It sounds like 802.1x over WPA2 is the way to go. I won't say that this is necessarily easy to configure, but it may fit your requirements.
You'll need a CA. This could be your AD server for simplicity, you're enterprise might have one already, or you could designate any server you trust sufficiently to be an internal CA (if you're really a martyr, you could even use a public CA so long as you don't mind it taking weeks to add new clients and racking up thousands of dollars in fees). This will need to sign certificates for your RADIUS server and clients.
You'll need a RADIUS server. This can be the NPS service in Windows Server, FreeRADIUS on RHEL, pfsense, even some routers can do it (But if you make your router into a RADIUS server, I wouldn't admit it on the InfoSec Stack Exchange). This will need a signed cert to validate its identity to your clients. This will serve to authenticate your clients, it can be configured to do so by username/password, or it could do so by validating the client possesses a valid, signed cert. In some cases, you can configure the RADIUS server to check an LDAP directory (such as AD, IPA, openLDAP, etc.) which associates each identity (certificate in this case) with a set of groups. These groups could control which networks the user is authorized to connect to.

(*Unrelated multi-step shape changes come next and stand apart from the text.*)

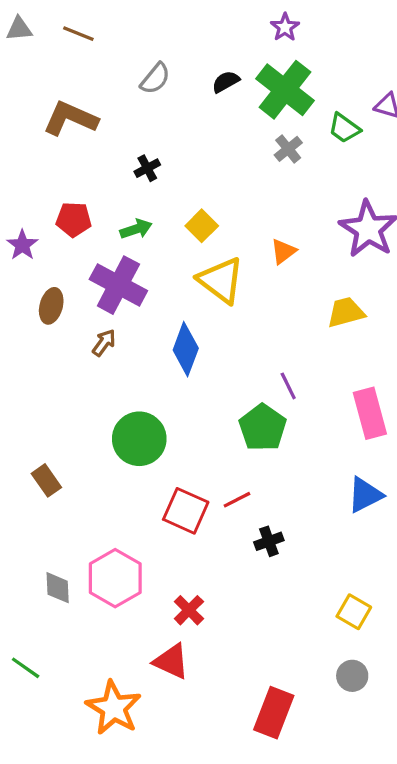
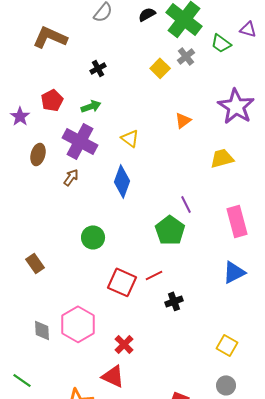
red pentagon: (74, 219) -> (52, 100), turned -30
yellow square: (202, 226) -> (160, 68), moved
yellow triangle: (221, 280) -> (130, 138), moved, size x0.6
green circle: (139, 439) -> (93, 237), size x0.7

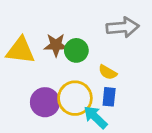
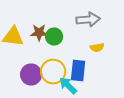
yellow semicircle: (108, 72) -> (97, 48), moved, turned -40
blue rectangle: (109, 97) -> (78, 70), size x1.5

Your APs will need to be set to use WPA2 Enterprise, and configured to route authentication requests to the RADIUS server. Configuration varies wildly based on the make of your AP.
Your clients will need to have a signed cert loaded onto their system and configured to provide that cert as 802.1x authentication for the WiFi connection to your AP(s). Again this varies wildly depending on the device and configuration is left as an exercise to the reader. This is using client-authentication TLS over EAP and is thus usually decorated as the EAP-TLS option in many configs that I've seen.
Anti-Patterns
The issues with this depend on your environment and risk-acceptance. But these concerns should be addressed.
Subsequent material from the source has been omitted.